Alluxio Server Configuration
By default, the catalog service is enabled. To explicitly disable it, add the following line to your alluxio-site.properties
alluxio.table.enabled=false
By default, mounted databases and tables will exist underneath /catalog
directory in Alluxio. Configure the root directory for the catalog service by configuring
alluxio.table.catalog.path=</desired/alluxio/path>
Attaching Databases
In order for Alluxio to serve information about structured table data, Alluxio must be informed about where databases are located. Use the Table CLI to perform any actions regarding attaching, browsing, or detaching databases from Alluxio.
$ ${ALLUXIO_HOME}/bin/alluxio table
Usage: alluxio table [generic options]
[attachdb [-o|--option <key=value>] [--db <alluxio db name>] [--ignore-sync-errors] <udb type> <udb connection uri> <udb db name>]
[detachdb <db name>]
[ls [<db name> [<table name>]]]
[sync <db name>]
[transform <db name> <table name>]
[transformStatus [<job ID>]]
To attach a database use the attachdb
command. Currently, hive
and glue
are supported as the <udb type>
. See the attachdb command documentation for more details. The following command maps the hive database default
into a database in Alluxio called alluxio_db
from the metastore located at thrift://metastore_host:9083
$ ${ALLUXIO_HOME}/bin/alluxio table attachdb --db alluxio_db hive \
thrift://metastore_host:9083 default
Note: When databases are attached, all tables are synced from the configured UDB. If out-of-band updates occur to the database or table and the user wants query results to reflect the updates, the database must be synced.

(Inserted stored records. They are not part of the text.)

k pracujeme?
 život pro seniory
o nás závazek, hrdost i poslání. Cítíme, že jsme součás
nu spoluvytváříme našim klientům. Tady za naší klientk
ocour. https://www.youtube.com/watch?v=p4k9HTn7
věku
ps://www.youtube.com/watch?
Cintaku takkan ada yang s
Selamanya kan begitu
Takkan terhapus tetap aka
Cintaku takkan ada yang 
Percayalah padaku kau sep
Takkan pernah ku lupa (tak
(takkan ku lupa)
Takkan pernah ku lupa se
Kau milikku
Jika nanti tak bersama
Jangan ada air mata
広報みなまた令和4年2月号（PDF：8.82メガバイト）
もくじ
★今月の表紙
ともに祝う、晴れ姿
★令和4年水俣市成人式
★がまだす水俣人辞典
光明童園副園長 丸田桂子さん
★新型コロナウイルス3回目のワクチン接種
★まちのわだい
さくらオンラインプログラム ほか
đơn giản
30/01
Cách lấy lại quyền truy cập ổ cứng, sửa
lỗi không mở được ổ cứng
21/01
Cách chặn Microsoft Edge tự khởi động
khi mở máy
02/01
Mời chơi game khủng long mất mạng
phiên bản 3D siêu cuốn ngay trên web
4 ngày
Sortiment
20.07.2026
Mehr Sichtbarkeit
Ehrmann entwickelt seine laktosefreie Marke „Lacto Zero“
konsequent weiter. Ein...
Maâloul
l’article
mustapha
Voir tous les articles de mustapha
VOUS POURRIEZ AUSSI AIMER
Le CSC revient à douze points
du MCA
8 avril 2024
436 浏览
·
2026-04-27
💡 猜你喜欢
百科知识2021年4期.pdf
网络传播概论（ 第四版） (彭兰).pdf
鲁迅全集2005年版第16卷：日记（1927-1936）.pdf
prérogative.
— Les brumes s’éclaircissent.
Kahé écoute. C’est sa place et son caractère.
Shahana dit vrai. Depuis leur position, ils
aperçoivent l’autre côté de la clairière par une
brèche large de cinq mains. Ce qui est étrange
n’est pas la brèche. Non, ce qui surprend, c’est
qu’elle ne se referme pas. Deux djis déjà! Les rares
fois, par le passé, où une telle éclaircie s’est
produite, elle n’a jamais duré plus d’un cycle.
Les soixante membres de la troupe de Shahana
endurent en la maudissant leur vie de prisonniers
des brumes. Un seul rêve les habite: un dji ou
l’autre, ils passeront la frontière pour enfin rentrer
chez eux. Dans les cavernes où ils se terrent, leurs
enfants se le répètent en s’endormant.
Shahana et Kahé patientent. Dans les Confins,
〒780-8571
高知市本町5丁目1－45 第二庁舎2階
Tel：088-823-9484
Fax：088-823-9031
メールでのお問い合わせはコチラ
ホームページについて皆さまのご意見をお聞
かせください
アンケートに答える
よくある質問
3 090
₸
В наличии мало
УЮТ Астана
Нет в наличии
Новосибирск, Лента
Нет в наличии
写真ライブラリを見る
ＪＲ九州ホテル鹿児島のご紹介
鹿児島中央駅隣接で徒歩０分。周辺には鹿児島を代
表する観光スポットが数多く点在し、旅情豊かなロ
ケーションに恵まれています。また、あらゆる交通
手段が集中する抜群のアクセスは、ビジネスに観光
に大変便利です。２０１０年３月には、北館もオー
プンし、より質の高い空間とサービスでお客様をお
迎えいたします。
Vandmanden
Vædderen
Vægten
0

See Syncing Databases for more information.
Exploring Attached Databases
Once attached, check that the database has been mounted with alluxio table ls
$ ${ALLUXIO_HOME}/bin/alluxio table ls
alluxio_db
List the tables underneath the database with alluxio tables ls <db_name>
. If any tables exist underneath the corresponding database in hive, they will appear when executing this command.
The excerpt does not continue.